What happened to the first three?


----------



## Juke_Fan (Jul 12, 2014)

Got mine done last week. Full decontamination, machine polish using AS Mirror Image then finished off with Topaz. Also sealed the wheels with EGP, have to see how long that lasts.

Plan is to add a couple more coats of Topaz over the next few weeks and then top up with AS wax detail spray over the winter after each wash.


----------



## Clancy (Jul 21, 2013)

I'm still waiting for summer, or am i dreaming ? 

Weather has been so poor this summer I have completely lost interest in detailing atm


----------



## Soul boy 68 (Sep 8, 2013)

Andy from Sandy said:


> What happened to the first three?


First three what.


----------



## Soul boy 68 (Sep 8, 2013)

Clancy said:


> I'm still waiting for summer, or am i dreaming ?
> 
> Weather has been so poor this summer I have completely lost interest in detailing atm


We know what you mean, it has been a poor summer but better weather is usually in September,October so don't give up.


----------



## TYPH3OUS (Oct 9, 2014)

I did finis wax last winter, used fusso 99 over the summer, and just tried c2v3 for the first time a month or two ago, so might just stick with adding another layer of c2v3 on this year as see how it goes. Keep my fusso for in the summer again maybe?


----------



## scratcher (Jul 20, 2010)

Probably Auto Finesse Spirit or Desire. They saw me through the last two winters


----------



## OvEr_KiLL (Mar 2, 2015)

Samsince1992 said:


> This is wearing 476. Looks pretty glossy to me.

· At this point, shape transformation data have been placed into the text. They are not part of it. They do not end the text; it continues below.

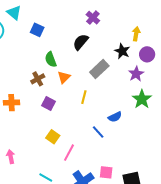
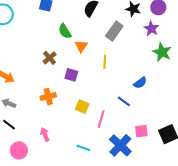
brown cross: (38, 79) -> (50, 58), moved
orange cross: (11, 103) -> (48, 96), moved
blue semicircle: (115, 117) -> (140, 83), moved
blue line: (98, 132) -> (124, 101), moved

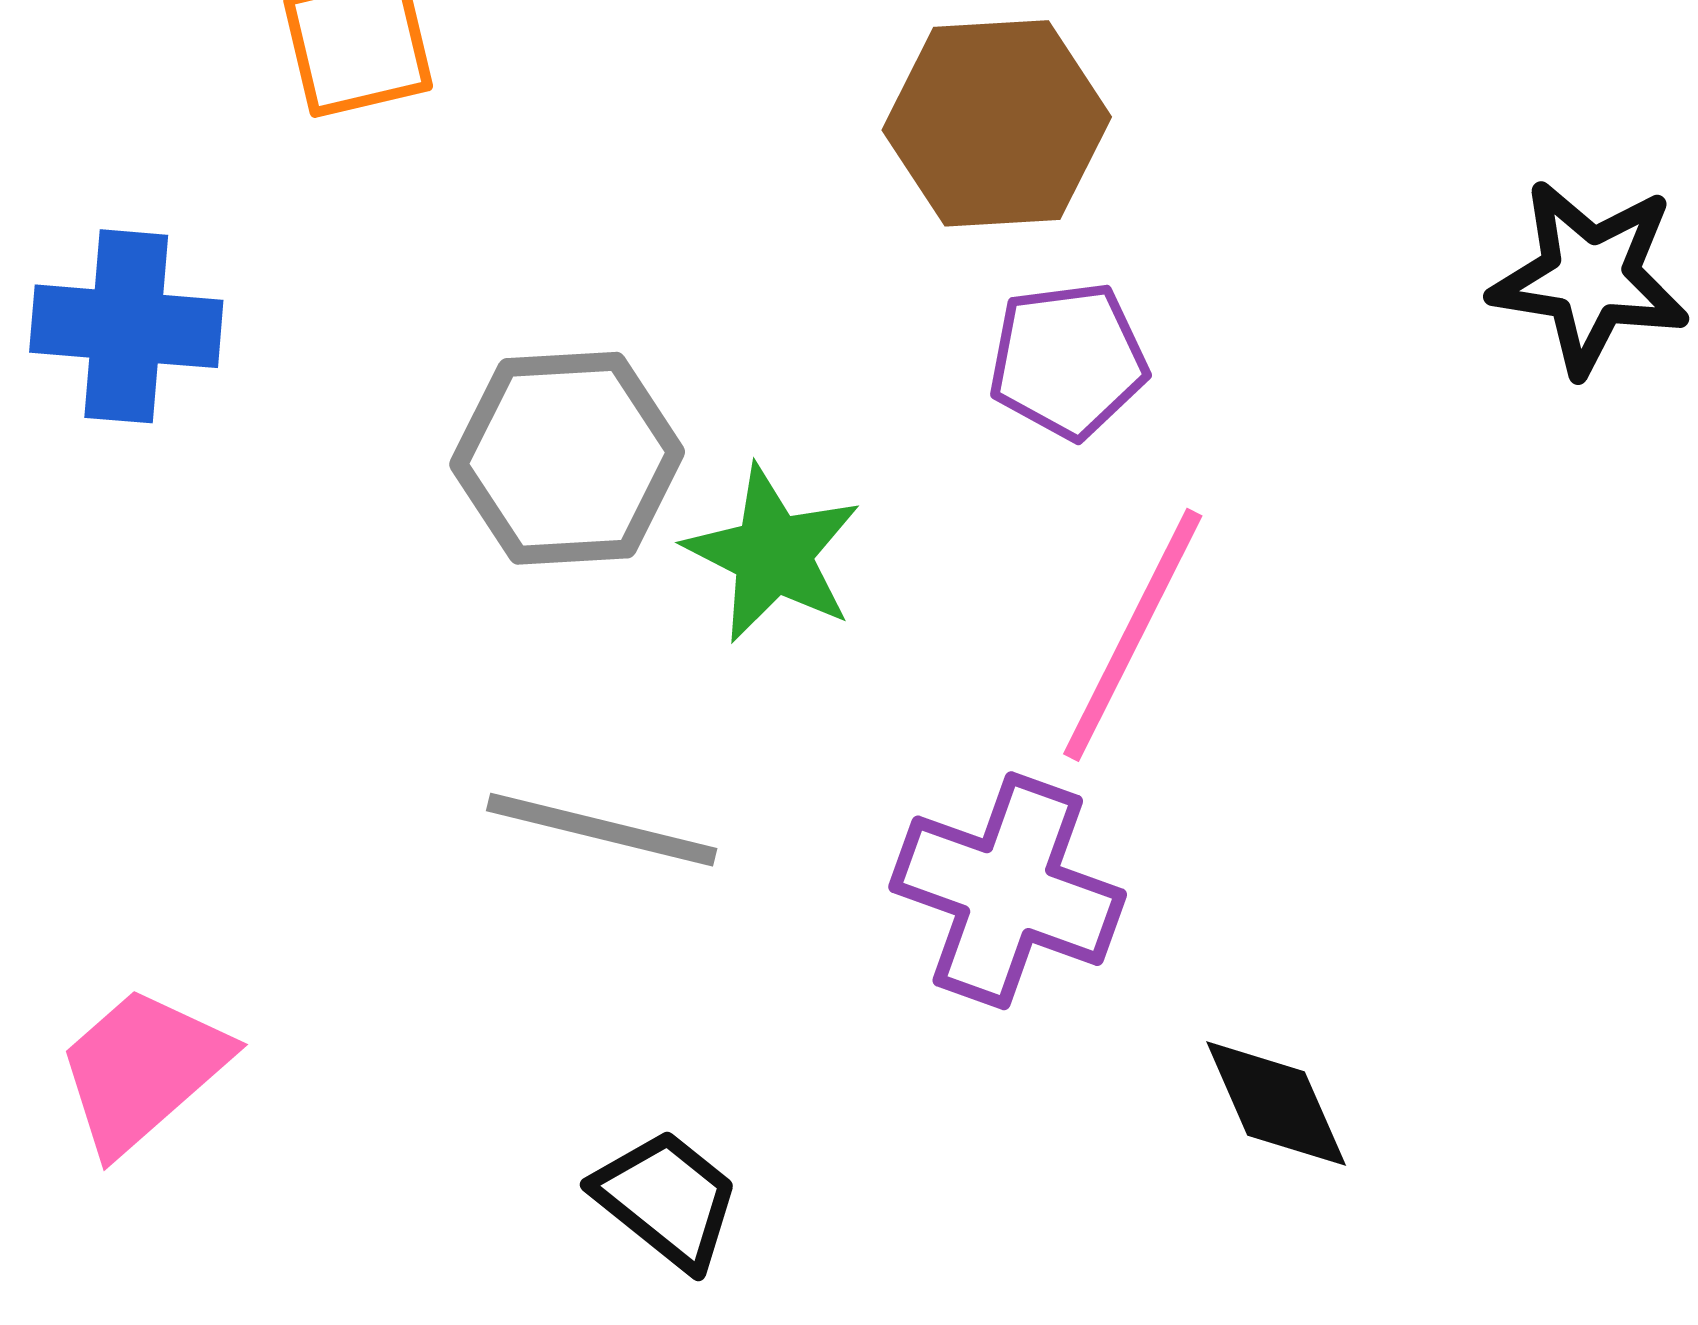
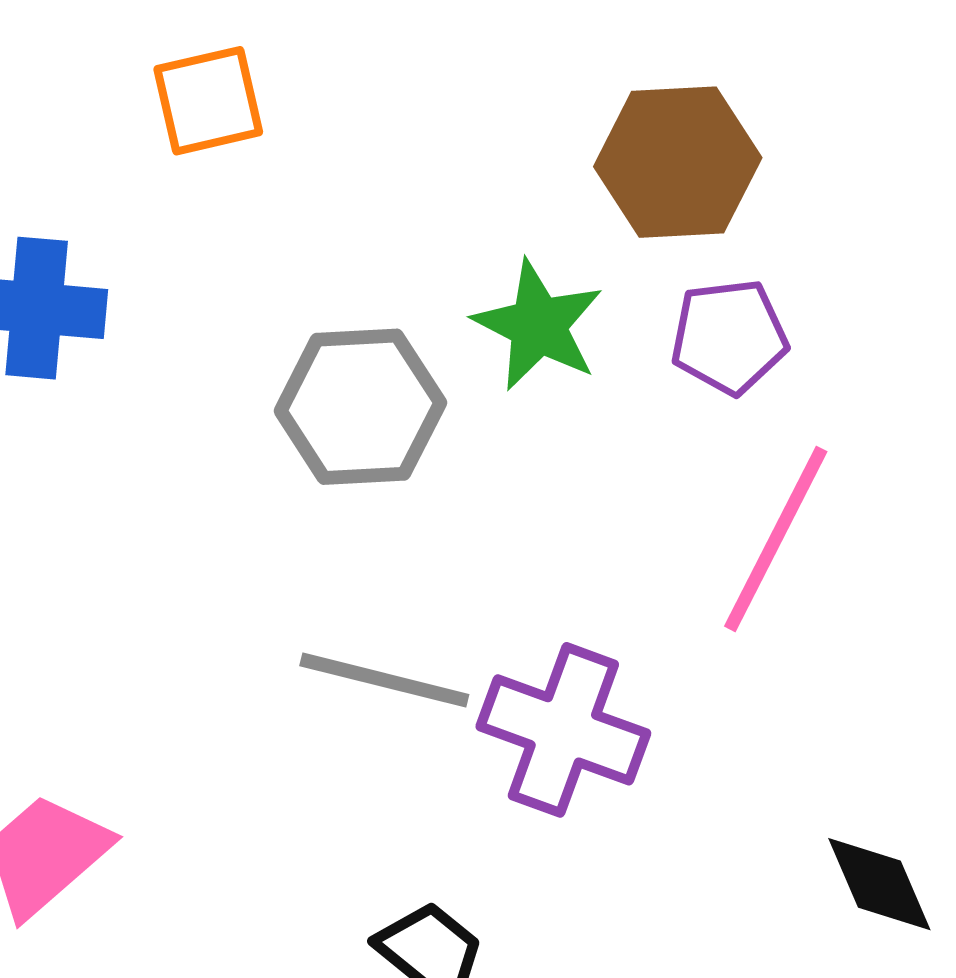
green star: (773, 554) -> (538, 325), moved
purple cross: (1008, 891) -> (563, 730), moved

i have the pre face lift. same car bro 1.8 turbo petrol  it that paint has fleck in it like my black does then stick some flake pop wax on there, i use autofinesse spirit and it really brings it out. there is also bouncers check the fleck which is cheaper but i havnt tried it yet, make sure to do the prep work first, pre wax cleanser/all in one etc.

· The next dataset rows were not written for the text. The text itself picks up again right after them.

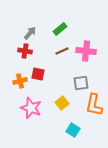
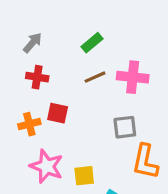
gray arrow: (30, 33) -> (32, 43), moved
yellow square: (62, 103) -> (84, 176), moved, turned 32

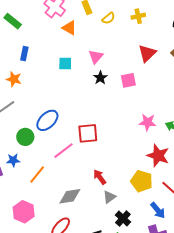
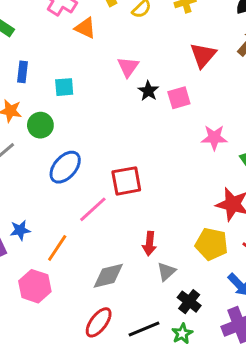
cyan square: (65, 64) -> (64, 87), moved
black star: (100, 78) -> (148, 91), moved
pink star: (148, 122) -> (214, 138), moved
green circle: (25, 137) -> (40, 125), moved
red arrow: (100, 177) -> (149, 244), turned -133
pink hexagon: (24, 212) -> (35, 286), moved

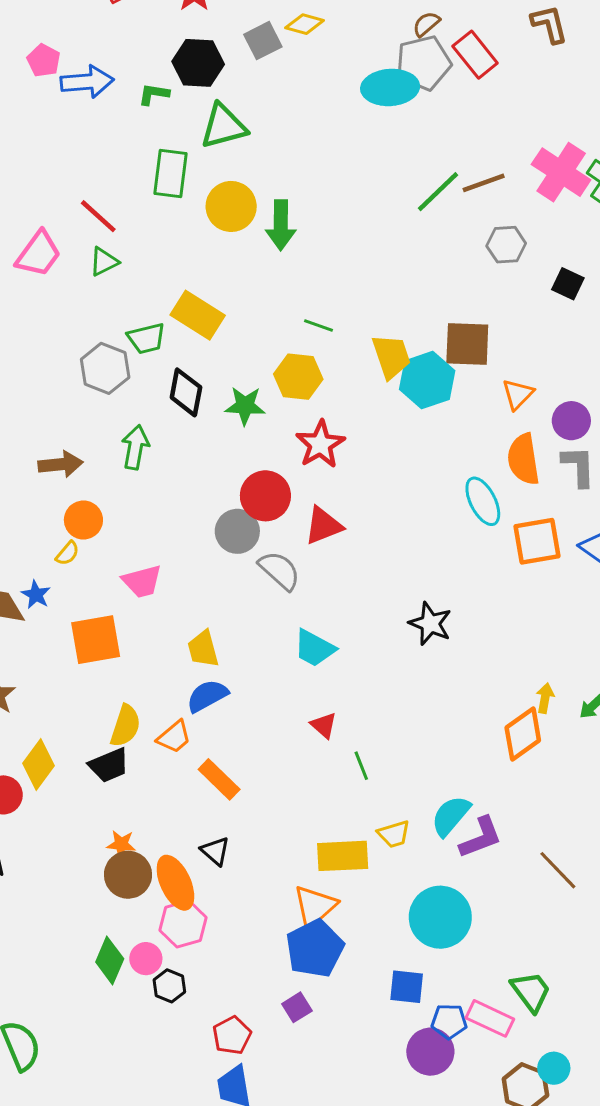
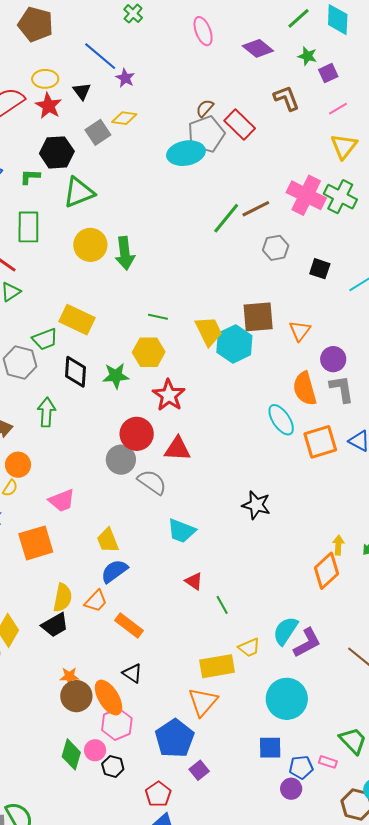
green rectangle: (170, 173) -> (28, 227), moved
orange triangle: (518, 394) -> (300, 331), moved
red triangle: (323, 526) -> (177, 449), turned 32
blue pentagon: (315, 948) -> (175, 738), moved
pink rectangle: (490, 1018) -> (328, 762), size x0.6
purple circle: (430, 1052) -> (291, 789), size x0.7

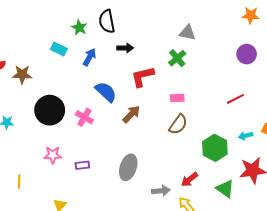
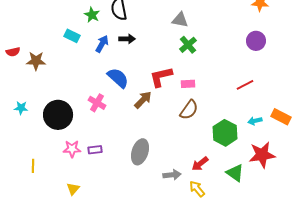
gray triangle: (187, 33) -> (180, 20), moved
black arrow: (125, 48) -> (127, 39), moved
red L-shape: (143, 77) -> (161, 77), moved
black circle: (50, 110) -> (58, 115), moved
pink star: (53, 155) -> (72, 149), moved

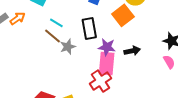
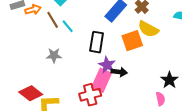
brown line: (52, 36) -> (53, 20), moved
gray star: (68, 47) -> (54, 55), moved
black arrow: (132, 51) -> (119, 72), moved

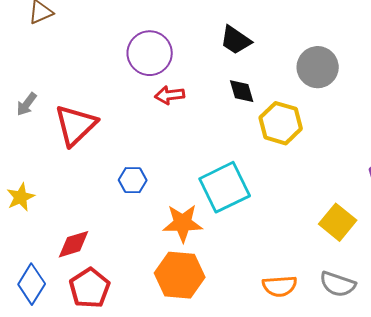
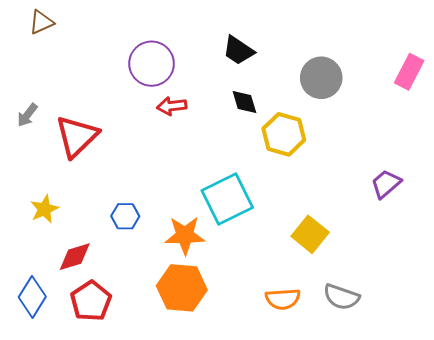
blue hexagon: (133, 180) -> (125, 216), moved
yellow star: (21, 197) -> (44, 209), moved
yellow square: (338, 222) -> (310, 234), moved

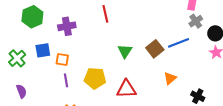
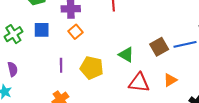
green triangle: (125, 51) -> (126, 55), moved, turned -42
orange square: (62, 60) -> (76, 32), moved, turned 32
red triangle: (126, 89) -> (139, 83), moved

quick question guys, if i can get 5 months out of 1 layer of spirit since 20th of april with finale top ups and also the last month bouncers done dusted do you reckon i can get the same through out the winter with done dusted wheni wash it.


----------



## saul (Nov 27, 2013)

Will hopefully do mine at the end of the month. Using current stock AF Tripple, with a couple of layers of Fusso.


----------



## Phulkes (Sep 3, 2015)

I'll be trying dodo supernatural hybrid nano over micro prime or af tripple, not decided yet


----------



## alfajim (May 4, 2011)

I'm stuck between fusso and 845. I may put fusso on mine and 845 on the neighbours astra estate. Get the best of both lol


----------



## TOMMY_RS (Aug 2, 2010)

Collinite 476 for me! Need to start winter prep any time now really.


----------



## Soul boy 68 (Sep 8, 2013)

Weather is looking pretty good for this weekend, this is our chance fellas, if you have the time that is. Don't look a gift horse in the mouth.


----------



## GleemSpray (Jan 26, 2014)

Soul boy 68 said:


> Weather is looking pretty good for this weekend, this is our chance fellas, if you have the time that is. Don't look a gift *horse* in the mouth.

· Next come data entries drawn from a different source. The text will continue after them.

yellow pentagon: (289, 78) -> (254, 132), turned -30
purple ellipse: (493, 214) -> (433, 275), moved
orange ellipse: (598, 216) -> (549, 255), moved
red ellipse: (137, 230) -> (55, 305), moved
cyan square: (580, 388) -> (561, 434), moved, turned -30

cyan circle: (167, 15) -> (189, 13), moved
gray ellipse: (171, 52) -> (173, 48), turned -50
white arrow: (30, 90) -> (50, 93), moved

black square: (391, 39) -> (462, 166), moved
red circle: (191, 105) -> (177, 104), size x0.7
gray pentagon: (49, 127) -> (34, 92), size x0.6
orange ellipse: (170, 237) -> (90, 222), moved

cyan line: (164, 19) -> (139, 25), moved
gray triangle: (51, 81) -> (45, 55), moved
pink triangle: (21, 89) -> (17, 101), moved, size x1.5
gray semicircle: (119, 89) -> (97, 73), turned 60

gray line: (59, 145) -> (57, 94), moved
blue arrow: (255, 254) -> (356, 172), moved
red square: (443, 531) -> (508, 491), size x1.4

There ya go, fixed that for you Soul Boy ...LOL


----------



## Cookies (Dec 10, 2008)

I'll probably go with fusso. However I'm very tempted by either FK 1000p or possibly a nano coating like CQUARTZ. I've put a few coats of jetseal 109 on the alloys and it seams to be doing the job nicely!!!

Cooks


----------



## dillinja999 (Aug 26, 2013)

probably sonax npt for me topped with lustre


----------



## cufc1111 (Aug 20, 2014)

I'll be trying a couple of layers of Angelwax Ti-22 with some Angelwax Fifth Element wax on top.


----------



## Ross (Apr 25, 2007)

A couple coats of 476 on the car not sure what to try on the van though? Will need to be durable because I do alot more miles with it than the car.


----------



## Soul boy 68 (Sep 8, 2013)

GleemSpray said:


> There ya go, fixed that for you Soul Boy ...LOL


It's my bloody carrot fingers playing up again, :lol:


----------



## alfajim (May 4, 2011)

Well i thought I'd do mine today. Ended up using srp on the roof and bonnet and two coats of fusso.


----------



## Danjc (Dec 1, 2013)

Fusso dark for me today.


----------



## Dannbodge (Sep 26, 2010)

Two coats of fusso dark over Prima Amigo for me.


----------



## AndyA4TDI (May 7, 2012)

No idea, I have

FK1000P 
476s 
C2V3 
Sonax PNS
Tough Coat
AF Desire
TAC Systems Ceramic Coat


----------



## banarno (Aug 3, 2008)

In the next couple of weeks I will do a full hit on my car, followed by a couple of coats of Waxaddict Graphite, and see how long it holds up for.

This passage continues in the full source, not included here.